A visible light crosslinked angiogenic and anti-inflammatory GelMA microneedle array patch co-releasing nitric oxide and oxygen for diabetic wound healing

Diabetic wounds are a major healthcare challenge, as their slow or impaired healing often leads to amputations and fatalities. Among the many factors contributing to the poor healing of diabetic wounds are insufficient angiogenesis and dysregulated inflammatory responses. Nitric oxide (NO) and oxygen (O₂) can be promising therapeutic agents to induce angiogenic and anti-inflammatory activities. In this study, we developed a visible light-crosslinked Gelatin Methacryloyl (GelMA) microneedle (MN) array patch capable of simultaneously delivering NO and O₂ to diabetic wounds. The MN array patches were made based on micro molding technique using PDMS molds and visible light crosslinking based GelMA hydrogel.

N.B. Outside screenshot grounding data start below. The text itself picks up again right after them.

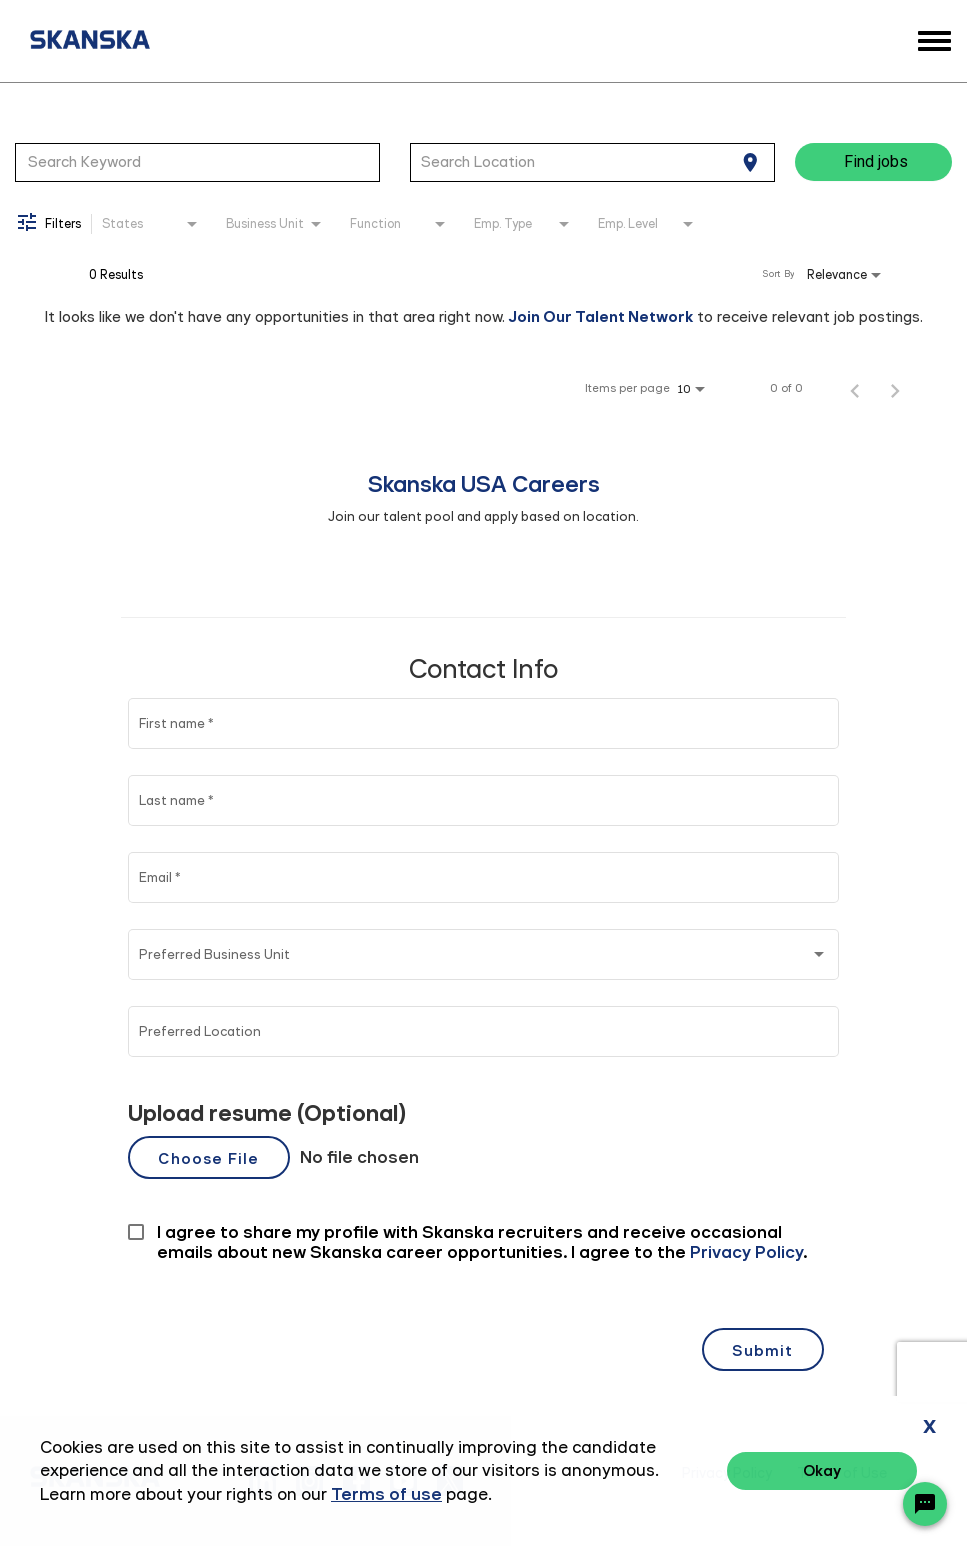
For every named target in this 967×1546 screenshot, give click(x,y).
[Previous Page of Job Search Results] (855, 388)
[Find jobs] (873, 162)
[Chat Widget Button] (925, 1504)
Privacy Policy (727, 1473)
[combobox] (197, 162)
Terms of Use (842, 1473)
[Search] (873, 162)
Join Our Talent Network (601, 316)
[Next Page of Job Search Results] (895, 388)
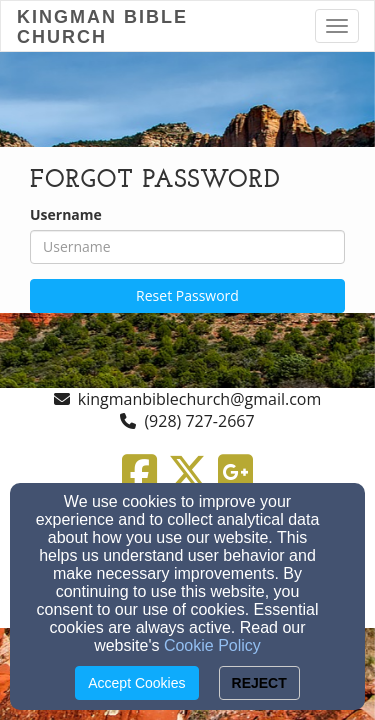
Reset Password (187, 295)
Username (66, 214)
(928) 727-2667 (199, 421)
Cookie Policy (212, 645)
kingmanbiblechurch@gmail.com (200, 399)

Scanning electron microscope (SEM) results revealed well-formed MNs with an average height of 650 μm. Under compression test, the MN array exhibited elastic behavior at forces below 150 mN per MN, which has been found to be adequate for penetration in human skin. In vitro degradation study in Phosphate buffered saline (PBS) solution revealed approximately 80 % degradation within 1 h, whereas in vivo degradation in rat skin tissue occurred at a slower rate, with around 50 % degradation after 24 h and complete dissolution observed after 48 h. In vitro cell proliferation assay indicated around 10 % increase in fibroblast proliferation and Scratch assay confirmed around 30 % higher cell migration with dual release MN array samples compared to control and blank samples. In vivo, the dual release MN array patches exhibited accelerated acute wound healing compared to untreated control group without showing any localized toxicity or inflammation over 14 days. Furthermore, diabetic wounds treated with the dual release MN array patches showed enhanced healing, confirmed by H&E and Masson's trichrome staining, along with reduced expression of inflammatory cytokine (TNF-α) and elevated expression of angiogenic (TGF-β) and anti-inflammatory (IL-10) biomarkers.